CNS Canada — As soybeans climb the charts and help float other commodities such as canola, one market watcher says the prime selling opportunity for farmers could pass soon, as bearish factors come into play.
The president of Calgary-based ProMarket Communications, Errol Anderson, said large funds are the main force that has lifted Chicago soybeans well past the US$11 per bushel level.
“July soybeans broke US$11 (per bushel), which was significant in that it triggered a real strong technical buy signal to the fund managers,” he said, adding the price shot as high as US$11.69 in 18 hours.
“There’s some talk we could go as high as US$11.89… but this thing is extremely overbought,” he said.
Volatility is the name of the game right now but it also presents a good selling opportunity for the canola grower in Western Canada, he said.
In Alberta this week, canola farm pickup bids (off combine) were going for C$11.25 per bushel, according to Anderson.
“There’s big money to be made. Some guys are even looking a year forward on booking canola because of this,” he said.
A grains analyst from Chicago agrees funds are part of the reason soybeans have gone as high as they have.

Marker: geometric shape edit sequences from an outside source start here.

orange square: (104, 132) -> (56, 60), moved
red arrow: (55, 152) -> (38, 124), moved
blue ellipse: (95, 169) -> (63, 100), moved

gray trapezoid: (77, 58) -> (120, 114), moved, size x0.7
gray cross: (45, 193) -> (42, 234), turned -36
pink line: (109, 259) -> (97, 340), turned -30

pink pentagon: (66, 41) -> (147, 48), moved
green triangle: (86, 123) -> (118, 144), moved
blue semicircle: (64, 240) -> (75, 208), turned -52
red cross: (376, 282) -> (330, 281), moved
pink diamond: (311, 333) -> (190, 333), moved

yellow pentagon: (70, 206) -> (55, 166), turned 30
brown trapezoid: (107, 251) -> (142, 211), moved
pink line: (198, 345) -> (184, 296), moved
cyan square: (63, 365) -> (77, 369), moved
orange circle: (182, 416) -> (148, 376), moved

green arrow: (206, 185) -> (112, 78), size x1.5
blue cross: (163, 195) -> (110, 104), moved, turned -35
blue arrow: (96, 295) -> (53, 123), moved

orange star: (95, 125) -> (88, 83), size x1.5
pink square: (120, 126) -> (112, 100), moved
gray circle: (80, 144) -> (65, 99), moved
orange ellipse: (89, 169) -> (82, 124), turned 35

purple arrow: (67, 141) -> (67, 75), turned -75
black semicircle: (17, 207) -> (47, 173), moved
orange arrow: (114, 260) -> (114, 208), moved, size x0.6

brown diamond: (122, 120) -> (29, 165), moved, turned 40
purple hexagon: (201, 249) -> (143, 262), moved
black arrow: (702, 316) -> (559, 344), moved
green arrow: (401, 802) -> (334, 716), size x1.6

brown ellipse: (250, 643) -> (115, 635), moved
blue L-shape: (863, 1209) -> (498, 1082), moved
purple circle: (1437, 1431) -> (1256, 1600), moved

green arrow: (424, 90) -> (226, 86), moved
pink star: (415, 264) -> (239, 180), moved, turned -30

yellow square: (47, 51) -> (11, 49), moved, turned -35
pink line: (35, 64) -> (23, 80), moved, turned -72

However, Richard Feltes, vice-president of research at R.J. O’Brien, said media focus on the soybean and soymeal breakout has brought in a lot of global investor interest too.
“The chart action is drawing money in by historical standards,” he said.
The shortfall in Argentine production, weather forecasts calling for a transition from El Nino to La Nina and foreign currency matters are also behind the soybean rally, according to Feltes.
“I was told that it’s cheaper for the Brazilian crusher to import U.S. soybeans than for him to try and buy them from his own farmer,” he said, adding many farmers won’t sell any more beans in Brazil until they see how the summer U.S. weather pattern unfolds.
China also has a lot of soybeans it needs to buy, he said.
“We saw quite an increase in open interest soybeans this week; new money is flowing into the market,” said Feltes.
However, for Anderson, there are some worrisome signs cropping up that make him believe a peak may be near.
First and foremost was the weak U.S. jobs data for May.
The U.S. government revealed on Friday that just 38,000 positions were created, less than a quarter of what was expected.
“That could point the way down for large funds,” said Anderson. “Is it (jobs data) going to shake the fund manager? I realize it’s not part of agriculture, but it is part of the money flow.”